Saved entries
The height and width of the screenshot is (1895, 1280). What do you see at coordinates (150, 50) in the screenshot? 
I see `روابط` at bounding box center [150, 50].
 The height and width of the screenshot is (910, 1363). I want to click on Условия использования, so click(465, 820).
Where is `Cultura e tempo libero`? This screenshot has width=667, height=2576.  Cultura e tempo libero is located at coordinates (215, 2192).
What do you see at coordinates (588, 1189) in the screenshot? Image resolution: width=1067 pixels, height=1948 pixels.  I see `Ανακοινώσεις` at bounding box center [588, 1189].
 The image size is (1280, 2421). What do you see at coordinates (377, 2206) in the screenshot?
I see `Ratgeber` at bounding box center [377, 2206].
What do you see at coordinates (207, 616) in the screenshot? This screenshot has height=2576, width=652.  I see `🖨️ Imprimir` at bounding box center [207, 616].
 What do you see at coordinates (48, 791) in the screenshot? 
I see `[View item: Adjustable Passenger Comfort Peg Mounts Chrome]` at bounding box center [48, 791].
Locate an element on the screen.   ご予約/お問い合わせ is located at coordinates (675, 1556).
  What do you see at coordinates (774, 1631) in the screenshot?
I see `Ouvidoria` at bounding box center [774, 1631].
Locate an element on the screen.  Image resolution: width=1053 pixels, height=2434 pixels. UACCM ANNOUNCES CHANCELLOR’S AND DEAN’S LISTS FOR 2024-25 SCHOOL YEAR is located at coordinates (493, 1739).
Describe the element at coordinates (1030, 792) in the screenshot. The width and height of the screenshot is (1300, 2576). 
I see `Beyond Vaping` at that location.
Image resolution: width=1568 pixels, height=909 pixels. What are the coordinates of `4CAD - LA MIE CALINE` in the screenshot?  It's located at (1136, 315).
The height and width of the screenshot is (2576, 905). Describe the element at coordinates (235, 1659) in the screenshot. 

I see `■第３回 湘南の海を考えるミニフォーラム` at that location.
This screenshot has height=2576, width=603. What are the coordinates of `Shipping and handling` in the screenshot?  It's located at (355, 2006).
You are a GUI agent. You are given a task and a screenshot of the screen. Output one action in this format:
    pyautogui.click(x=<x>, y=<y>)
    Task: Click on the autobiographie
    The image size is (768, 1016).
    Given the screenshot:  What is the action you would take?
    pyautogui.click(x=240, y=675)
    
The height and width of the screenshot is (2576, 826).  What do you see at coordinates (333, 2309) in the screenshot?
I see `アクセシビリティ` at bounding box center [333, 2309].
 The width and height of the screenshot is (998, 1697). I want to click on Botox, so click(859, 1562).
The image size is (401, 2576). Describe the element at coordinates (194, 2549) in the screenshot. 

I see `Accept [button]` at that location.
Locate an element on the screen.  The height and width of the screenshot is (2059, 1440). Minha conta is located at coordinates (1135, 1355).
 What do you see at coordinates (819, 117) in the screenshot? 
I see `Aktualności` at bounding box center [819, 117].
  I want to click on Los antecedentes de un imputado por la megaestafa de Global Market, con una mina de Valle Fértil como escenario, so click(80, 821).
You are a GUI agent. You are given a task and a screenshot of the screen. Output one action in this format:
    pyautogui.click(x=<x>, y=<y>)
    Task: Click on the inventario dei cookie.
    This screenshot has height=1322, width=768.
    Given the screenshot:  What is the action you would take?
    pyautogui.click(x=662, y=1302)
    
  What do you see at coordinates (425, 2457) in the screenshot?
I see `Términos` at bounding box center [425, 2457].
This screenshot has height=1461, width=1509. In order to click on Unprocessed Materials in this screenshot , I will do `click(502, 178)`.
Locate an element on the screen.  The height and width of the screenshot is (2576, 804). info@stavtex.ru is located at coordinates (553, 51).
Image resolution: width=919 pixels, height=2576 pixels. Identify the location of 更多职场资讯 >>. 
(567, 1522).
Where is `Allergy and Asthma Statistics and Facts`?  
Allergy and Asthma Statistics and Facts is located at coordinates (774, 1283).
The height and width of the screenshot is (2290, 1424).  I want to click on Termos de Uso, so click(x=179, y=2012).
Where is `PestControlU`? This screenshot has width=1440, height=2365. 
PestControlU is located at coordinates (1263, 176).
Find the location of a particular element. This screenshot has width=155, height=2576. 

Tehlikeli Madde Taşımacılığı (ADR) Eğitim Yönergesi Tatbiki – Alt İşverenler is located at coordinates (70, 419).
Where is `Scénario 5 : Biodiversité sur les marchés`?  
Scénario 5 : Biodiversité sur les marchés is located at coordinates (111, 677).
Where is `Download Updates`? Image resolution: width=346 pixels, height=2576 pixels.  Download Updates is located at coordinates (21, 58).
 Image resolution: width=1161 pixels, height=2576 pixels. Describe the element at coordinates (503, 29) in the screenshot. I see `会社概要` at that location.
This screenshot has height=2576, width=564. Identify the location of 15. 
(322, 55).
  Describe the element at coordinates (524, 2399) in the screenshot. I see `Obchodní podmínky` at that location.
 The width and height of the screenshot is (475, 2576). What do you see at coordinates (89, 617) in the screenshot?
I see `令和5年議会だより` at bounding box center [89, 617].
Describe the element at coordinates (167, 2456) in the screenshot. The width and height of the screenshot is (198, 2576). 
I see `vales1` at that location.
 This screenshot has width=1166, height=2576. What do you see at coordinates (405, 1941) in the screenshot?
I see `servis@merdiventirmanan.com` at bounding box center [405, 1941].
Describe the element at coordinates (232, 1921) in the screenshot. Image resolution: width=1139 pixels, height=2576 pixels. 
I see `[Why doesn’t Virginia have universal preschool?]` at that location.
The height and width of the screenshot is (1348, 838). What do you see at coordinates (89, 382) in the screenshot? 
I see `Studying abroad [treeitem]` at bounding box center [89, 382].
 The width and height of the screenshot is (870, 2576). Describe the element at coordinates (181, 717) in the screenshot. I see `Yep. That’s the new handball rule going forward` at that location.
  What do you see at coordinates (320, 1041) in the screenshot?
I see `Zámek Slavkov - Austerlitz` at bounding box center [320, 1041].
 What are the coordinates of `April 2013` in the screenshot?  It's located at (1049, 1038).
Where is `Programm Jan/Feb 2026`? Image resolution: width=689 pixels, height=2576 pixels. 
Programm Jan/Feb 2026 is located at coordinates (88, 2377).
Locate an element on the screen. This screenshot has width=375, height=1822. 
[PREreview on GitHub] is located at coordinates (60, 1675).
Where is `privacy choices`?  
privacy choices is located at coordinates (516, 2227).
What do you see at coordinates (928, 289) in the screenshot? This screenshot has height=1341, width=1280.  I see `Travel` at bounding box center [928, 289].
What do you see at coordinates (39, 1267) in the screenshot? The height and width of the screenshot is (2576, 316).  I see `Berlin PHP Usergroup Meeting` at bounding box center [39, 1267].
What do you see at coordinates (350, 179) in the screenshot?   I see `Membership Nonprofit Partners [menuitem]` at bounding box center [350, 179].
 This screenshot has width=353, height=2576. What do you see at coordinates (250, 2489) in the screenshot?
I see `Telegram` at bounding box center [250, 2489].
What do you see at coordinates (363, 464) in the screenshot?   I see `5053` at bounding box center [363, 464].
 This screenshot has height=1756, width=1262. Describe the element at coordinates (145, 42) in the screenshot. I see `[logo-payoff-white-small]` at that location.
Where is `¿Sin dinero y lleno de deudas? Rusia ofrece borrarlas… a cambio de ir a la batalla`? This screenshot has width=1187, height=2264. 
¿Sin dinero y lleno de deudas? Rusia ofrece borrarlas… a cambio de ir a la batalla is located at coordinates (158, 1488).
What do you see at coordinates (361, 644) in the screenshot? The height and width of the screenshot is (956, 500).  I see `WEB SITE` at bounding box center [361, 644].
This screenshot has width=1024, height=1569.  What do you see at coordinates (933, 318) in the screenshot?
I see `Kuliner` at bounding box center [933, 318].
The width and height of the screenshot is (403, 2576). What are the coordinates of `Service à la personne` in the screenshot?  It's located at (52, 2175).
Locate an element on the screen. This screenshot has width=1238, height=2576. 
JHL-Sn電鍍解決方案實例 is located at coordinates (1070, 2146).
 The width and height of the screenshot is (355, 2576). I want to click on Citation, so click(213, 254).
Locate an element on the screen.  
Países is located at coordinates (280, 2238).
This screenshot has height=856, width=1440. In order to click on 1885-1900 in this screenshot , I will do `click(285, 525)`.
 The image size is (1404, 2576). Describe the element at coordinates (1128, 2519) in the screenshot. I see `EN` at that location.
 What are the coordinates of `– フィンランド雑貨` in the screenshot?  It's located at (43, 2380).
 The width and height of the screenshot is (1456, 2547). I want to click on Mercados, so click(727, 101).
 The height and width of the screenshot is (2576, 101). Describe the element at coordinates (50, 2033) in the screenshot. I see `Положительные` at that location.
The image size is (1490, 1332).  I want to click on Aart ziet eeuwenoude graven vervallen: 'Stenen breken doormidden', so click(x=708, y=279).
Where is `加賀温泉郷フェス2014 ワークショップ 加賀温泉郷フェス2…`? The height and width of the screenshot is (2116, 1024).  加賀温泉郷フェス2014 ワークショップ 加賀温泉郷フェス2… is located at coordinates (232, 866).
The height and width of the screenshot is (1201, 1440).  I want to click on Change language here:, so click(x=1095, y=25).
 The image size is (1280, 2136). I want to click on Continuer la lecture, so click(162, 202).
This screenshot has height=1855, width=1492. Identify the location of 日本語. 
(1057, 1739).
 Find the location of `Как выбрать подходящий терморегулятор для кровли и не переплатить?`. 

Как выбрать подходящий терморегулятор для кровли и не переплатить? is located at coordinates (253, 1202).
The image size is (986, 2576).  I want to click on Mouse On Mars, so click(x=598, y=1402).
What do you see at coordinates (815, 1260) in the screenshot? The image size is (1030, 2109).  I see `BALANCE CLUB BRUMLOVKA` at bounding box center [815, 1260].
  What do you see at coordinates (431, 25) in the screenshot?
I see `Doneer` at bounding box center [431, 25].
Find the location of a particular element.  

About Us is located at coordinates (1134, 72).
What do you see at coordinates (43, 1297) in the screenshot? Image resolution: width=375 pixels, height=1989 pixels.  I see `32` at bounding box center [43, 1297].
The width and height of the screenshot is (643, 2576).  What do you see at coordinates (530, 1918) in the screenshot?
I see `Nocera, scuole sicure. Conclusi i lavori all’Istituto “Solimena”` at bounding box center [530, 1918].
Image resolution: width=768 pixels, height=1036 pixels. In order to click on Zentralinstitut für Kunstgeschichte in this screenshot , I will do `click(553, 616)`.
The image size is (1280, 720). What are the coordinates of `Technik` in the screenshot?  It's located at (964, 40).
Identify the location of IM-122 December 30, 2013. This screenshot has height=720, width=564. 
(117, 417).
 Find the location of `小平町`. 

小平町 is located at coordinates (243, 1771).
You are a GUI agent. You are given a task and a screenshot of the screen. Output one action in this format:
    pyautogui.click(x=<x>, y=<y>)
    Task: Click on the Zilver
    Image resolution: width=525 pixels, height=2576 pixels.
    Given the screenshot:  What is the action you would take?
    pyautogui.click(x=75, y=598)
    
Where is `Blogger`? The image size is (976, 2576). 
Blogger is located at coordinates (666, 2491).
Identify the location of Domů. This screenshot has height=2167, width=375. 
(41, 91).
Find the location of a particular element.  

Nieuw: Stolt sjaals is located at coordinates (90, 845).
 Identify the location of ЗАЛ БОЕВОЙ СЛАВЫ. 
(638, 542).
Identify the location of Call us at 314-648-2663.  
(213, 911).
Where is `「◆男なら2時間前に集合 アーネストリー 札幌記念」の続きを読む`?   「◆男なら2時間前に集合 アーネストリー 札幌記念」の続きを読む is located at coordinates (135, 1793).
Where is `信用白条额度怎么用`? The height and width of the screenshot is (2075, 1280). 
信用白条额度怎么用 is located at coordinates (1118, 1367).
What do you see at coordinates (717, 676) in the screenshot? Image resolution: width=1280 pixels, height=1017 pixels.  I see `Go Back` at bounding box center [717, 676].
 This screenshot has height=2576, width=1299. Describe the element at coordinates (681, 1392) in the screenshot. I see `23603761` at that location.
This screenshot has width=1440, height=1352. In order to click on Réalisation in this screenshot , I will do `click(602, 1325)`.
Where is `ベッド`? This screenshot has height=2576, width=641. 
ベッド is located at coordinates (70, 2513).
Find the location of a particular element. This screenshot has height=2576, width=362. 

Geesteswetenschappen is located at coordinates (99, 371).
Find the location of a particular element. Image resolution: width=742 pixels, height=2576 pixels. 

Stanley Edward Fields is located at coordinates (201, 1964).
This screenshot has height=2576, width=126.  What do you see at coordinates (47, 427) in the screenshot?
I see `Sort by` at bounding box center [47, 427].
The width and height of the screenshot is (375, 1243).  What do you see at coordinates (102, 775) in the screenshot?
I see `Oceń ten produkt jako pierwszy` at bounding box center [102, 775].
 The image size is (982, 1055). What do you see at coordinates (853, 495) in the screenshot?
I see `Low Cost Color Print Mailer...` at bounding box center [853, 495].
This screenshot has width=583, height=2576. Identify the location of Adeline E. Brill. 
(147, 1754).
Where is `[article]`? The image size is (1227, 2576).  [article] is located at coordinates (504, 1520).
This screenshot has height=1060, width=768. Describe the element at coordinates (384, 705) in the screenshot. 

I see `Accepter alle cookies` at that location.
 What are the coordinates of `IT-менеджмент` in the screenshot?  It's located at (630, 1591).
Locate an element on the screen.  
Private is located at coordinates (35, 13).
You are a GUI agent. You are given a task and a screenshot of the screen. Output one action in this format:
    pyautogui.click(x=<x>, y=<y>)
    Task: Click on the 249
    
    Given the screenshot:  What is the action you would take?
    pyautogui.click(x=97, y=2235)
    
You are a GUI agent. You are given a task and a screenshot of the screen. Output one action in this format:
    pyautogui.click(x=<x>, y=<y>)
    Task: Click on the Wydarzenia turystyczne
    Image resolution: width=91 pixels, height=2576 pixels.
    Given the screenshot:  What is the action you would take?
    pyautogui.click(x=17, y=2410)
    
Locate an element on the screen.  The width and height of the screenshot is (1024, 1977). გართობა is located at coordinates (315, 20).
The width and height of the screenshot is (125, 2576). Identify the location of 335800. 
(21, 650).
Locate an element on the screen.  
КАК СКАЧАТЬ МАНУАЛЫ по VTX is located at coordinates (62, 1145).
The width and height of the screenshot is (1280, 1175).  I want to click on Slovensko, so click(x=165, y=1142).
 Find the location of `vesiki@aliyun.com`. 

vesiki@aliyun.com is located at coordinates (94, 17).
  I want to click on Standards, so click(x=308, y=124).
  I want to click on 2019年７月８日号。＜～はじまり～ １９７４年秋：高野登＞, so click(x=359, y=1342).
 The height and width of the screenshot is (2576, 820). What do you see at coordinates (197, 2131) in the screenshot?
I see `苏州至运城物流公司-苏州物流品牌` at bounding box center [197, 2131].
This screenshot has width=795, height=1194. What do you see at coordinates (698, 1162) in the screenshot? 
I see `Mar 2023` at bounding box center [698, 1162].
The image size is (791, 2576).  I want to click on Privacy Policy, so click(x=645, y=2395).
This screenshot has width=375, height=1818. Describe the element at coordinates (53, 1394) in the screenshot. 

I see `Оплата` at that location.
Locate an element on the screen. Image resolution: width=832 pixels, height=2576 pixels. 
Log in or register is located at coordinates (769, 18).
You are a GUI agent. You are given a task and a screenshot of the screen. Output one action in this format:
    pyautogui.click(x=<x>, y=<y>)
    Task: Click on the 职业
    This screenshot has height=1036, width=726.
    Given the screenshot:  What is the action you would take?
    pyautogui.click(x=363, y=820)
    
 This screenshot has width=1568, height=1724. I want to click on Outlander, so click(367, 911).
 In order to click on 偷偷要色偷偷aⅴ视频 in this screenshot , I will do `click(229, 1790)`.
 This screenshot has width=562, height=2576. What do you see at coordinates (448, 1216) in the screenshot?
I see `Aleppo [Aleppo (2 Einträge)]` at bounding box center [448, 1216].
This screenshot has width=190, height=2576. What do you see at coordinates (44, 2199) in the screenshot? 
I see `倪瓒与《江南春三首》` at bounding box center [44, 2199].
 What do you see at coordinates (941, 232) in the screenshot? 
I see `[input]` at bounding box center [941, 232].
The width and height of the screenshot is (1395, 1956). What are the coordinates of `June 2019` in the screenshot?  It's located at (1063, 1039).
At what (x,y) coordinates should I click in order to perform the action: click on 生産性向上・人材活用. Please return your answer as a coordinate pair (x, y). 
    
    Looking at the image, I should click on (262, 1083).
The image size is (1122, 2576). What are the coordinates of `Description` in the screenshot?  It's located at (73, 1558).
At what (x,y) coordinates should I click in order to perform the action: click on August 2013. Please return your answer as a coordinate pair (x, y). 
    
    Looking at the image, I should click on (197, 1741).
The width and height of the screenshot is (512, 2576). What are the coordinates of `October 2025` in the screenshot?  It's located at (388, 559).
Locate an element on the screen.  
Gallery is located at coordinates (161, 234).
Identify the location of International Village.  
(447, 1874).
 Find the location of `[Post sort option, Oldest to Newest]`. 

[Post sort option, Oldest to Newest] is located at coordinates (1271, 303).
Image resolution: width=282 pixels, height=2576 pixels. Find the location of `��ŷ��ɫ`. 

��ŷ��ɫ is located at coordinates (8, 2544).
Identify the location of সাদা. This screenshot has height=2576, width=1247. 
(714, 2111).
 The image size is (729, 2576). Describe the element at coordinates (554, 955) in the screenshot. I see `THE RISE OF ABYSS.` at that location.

EXERCISE PROMPT. From the line holding "Identify the location of International" to the last line of the records, quote each line exactly and add nothing.

SOLUTION TO THIS TASK.
Identify the location of International Village.  
(447, 1874).
 Find the location of `[Post sort option, Oldest to Newest]`. 

[Post sort option, Oldest to Newest] is located at coordinates (1271, 303).
Image resolution: width=282 pixels, height=2576 pixels. Find the location of `��ŷ��ɫ`. 

��ŷ��ɫ is located at coordinates (8, 2544).
Identify the location of সাদা. This screenshot has height=2576, width=1247. 
(714, 2111).
 The image size is (729, 2576). Describe the element at coordinates (554, 955) in the screenshot. I see `THE RISE OF ABYSS.` at that location.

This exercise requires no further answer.